Drop the pictures, then repeat every record exactly as it stands.

> Data records
======
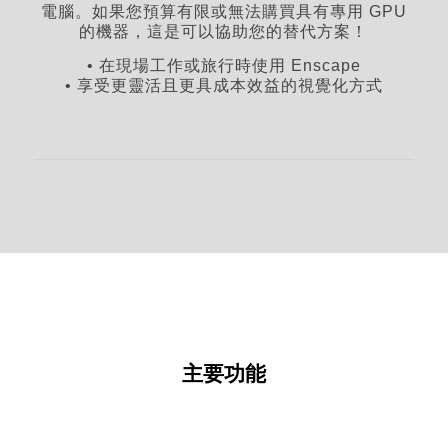
電腦。如果您預算有限或無法購買具有專用 GPU
的機器，這是可以協助您的替代方案！
• 在現場工作或旅行時使用 Enscape
• 享受更靈活且更具成本效益的視覺化方式
主要功能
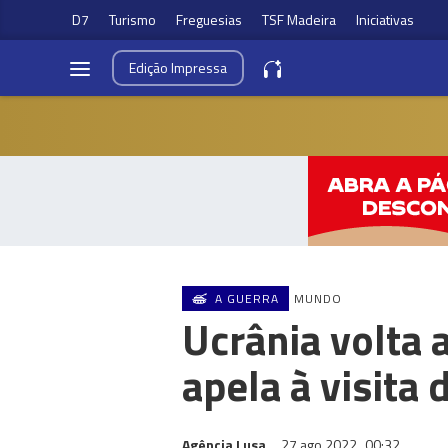
D7
Turismo
Freguesias
TSF Madeira
Iniciativas
Edição
Impressa
A GUERRA
MUNDO
Ucrânia volta a
apela à visita 
Agência Lusa
27 ago 2022
00:32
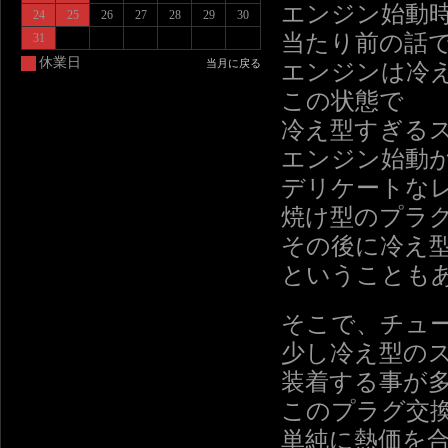
エンジン始動
24
25
26
27
28
29
30
当たり前の話
31
休業日
当月に戻る
エンジンは冷
この状態で
冷え型すぎる
エンジン始動
デリケートな
焼け型のプラ
その後に冷え
ということも
そこで、チュ
少し冷え型の
装着する事が
このプラグ交
単純に熱価を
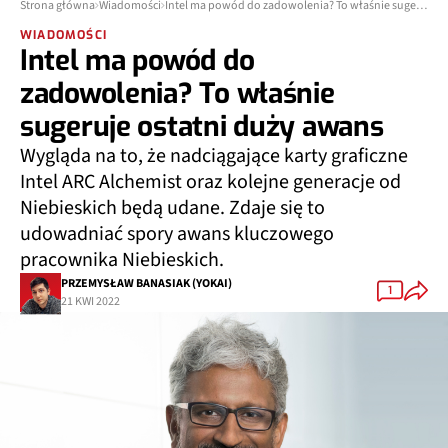
Strona główna
Wiadomości
Intel ma powód do zadowolenia? To właśnie sugeruje ostatni duży awans
WIADOMOŚCI
Intel ma powód do
zadowolenia? To właśnie
sugeruje ostatni duży awans
Wygląda na to, że nadciągające karty graficzne
Intel ARC Alchemist oraz kolejne generacje od
Niebieskich będą udane. Zdaje się to
udowadniać spory awans kluczowego
pracownika Niebieskich.
PRZEMYSŁAW BANASIAK (YOKAI)
1
21 KWI 2022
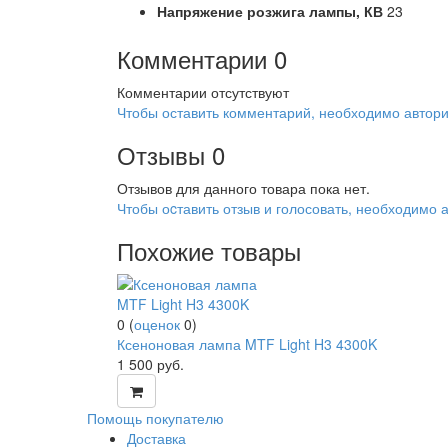
Напряжение розжига лампы,
КВ
23
Комментарии
0
Комментарии отсутствуют
Чтобы оставить комментарий, необходимо автори
Отзывы
0
Отзывов для данного товара пока нет.
Чтобы оcтавить отзыв и голосовать, необходимо 
Похожие товары
0
(
оценок
0
)
Ксеноновая лампа MTF Light H3 4300K
1 500
руб.
Помощь покупателю
Доставка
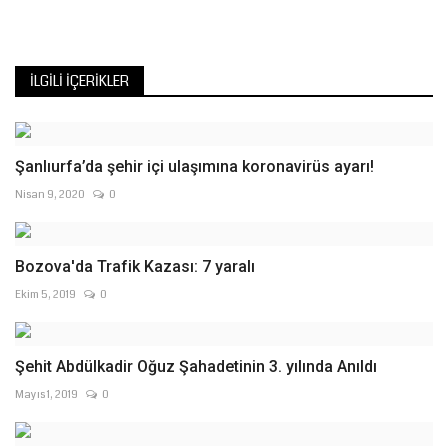
İLGILI İÇERIKLER
Şanlıurfa’da şehir içi ulaşımına koronavirüs ayarı!
Nisan 9, 2020
0
Bozova'da Trafik Kazası: 7 yaralı
Ekim 5, 2019
0
Şehit Abdülkadir Oğuz Şahadetinin 3. yılında Anıldı
Mayıs 1, 2019
0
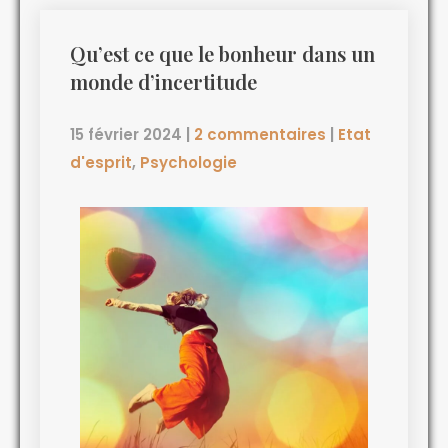
Qu’est ce que le bonheur dans un
monde d’incertitude
15 février 2024
|
2 commentaires
|
Etat
d'esprit
,
Psychologie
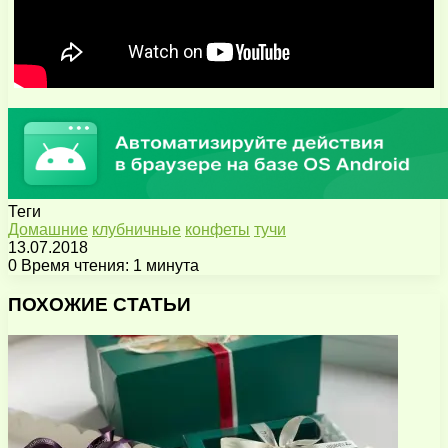
Теги
Домашние
клубничные
конфеты
тучи
13.07.2018
0
Время чтения: 1 минута
Facebook
X
Pinterest
Вконтакте
Одноклассники
Messenger
Messenger
WhatsApp
Telegram
Viber
Поделиться
Печатать
через
ПОХОЖИЕ СТАТЬИ
электронную
почту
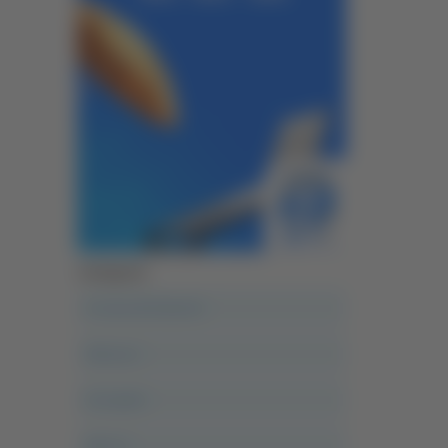
Categorie
A casa del diavolo
Abruzzo
Acropolis
Alle 21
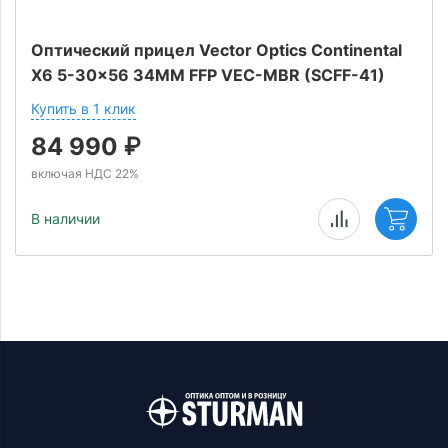
Оптический прицел Vector Optics Continental
X6 5-30x56 34ММ FFP VEC-MBR (SCFF-41)
Купить в 1 клик
84 990
₽
включая НДС 22%
В наличии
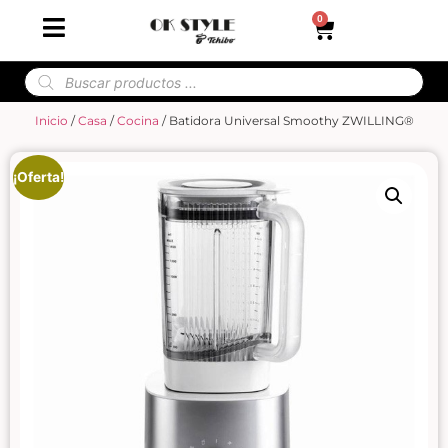
0
Inicio
/
Casa
/
Cocina
/ Batidora Universal Smoothy ZWILLING®
¡Oferta!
======
> Exercise output
電腦。如果您預算有限或無法購買具有專用 GPU
的機器，這是可以協助您的替代方案！
• 在現場工作或旅行時使用 Enscape
• 享受更靈活且更具成本效益的視覺化方式
主要功能
D7
Turismo
Freguesias
TSF Madeira
Iniciativas
Edição
Impressa
A GUERRA
MUNDO
Ucrânia volta a
apela à visita 
Agência Lusa
27 ago 2022
00:32
エンジン始動
24
25
26
27
28
29
30
当たり前の話
31
休業日
当月に戻る
エンジンは冷
この状態で
冷え型すぎる
エンジン始動
デリケートな
焼け型のプラ
その後に冷え
ということも
そこで、チュ
少し冷え型の
装着する事が
このプラグ交
単純に熱価を
Strona główna
Wiadomości
Intel ma powód do zadowolenia? To właśnie sugeruje ostatni duży awans
WIADOMOŚCI
Intel ma powód do
zadowolenia? To właśnie
sugeruje ostatni duży awans
Wygląda na to, że nadciągające karty graficzne
Intel ARC Alchemist oraz kolejne generacje od
Niebieskich będą udane. Zdaje się to
udowadniać spory awans kluczowego
pracownika Niebieskich.
PRZEMYSŁAW BANASIAK (YOKAI)
1
21 KWI 2022
Напряжение розжига лампы,
КВ
23
Комментарии
0
Комментарии отсутствуют
Чтобы оставить комментарий, необходимо автори
Отзывы
0
Отзывов для данного товара пока нет.
Чтобы оcтавить отзыв и голосовать, необходимо 
Похожие товары
0
(
оценок
0
)
Ксеноновая лампа MTF Light H3 4300K
1 500
руб.
Помощь покупателю
Доставка
İLGILI İÇERIKLER
Şanlıurfa’da şehir içi ulaşımına koronavirüs ayarı!
Nisan 9, 2020
0
Bozova'da Trafik Kazası: 7 yaralı
Ekim 5, 2019
0
Şehit Abdülkadir Oğuz Şahadetinin 3. yılında Anıldı
Mayıs 1, 2019
0
Qu’est ce que le bonheur dans un
monde d’incertitude
15 février 2024
|
2 commentaires
|
Etat
d'esprit
,
Psychologie
Теги
Домашние
клубничные
конфеты
тучи
13.07.2018
0
Время чтения: 1 минута
Facebook
X
Pinterest
Вконтакте
Одноклассники
Messenger
Messenger
WhatsApp
Telegram
Viber
Поделиться
Печатать
через
ПОХОЖИЕ СТАТЬИ
электронную
почту
Categorie
A casa del diavolo
Abruzzo
Acropolis
Alle 21
Оптический прицел Vector Optics Continental
X6 5-30x56 34ММ FFP VEC-MBR (SCFF-41)
Купить в 1 клик
84 990
₽
включая НДС 22%
В наличии
0
Inicio
/
Casa
/
Cocina
/ Batidora Universal Smoothy ZWILLING®
¡Oferta!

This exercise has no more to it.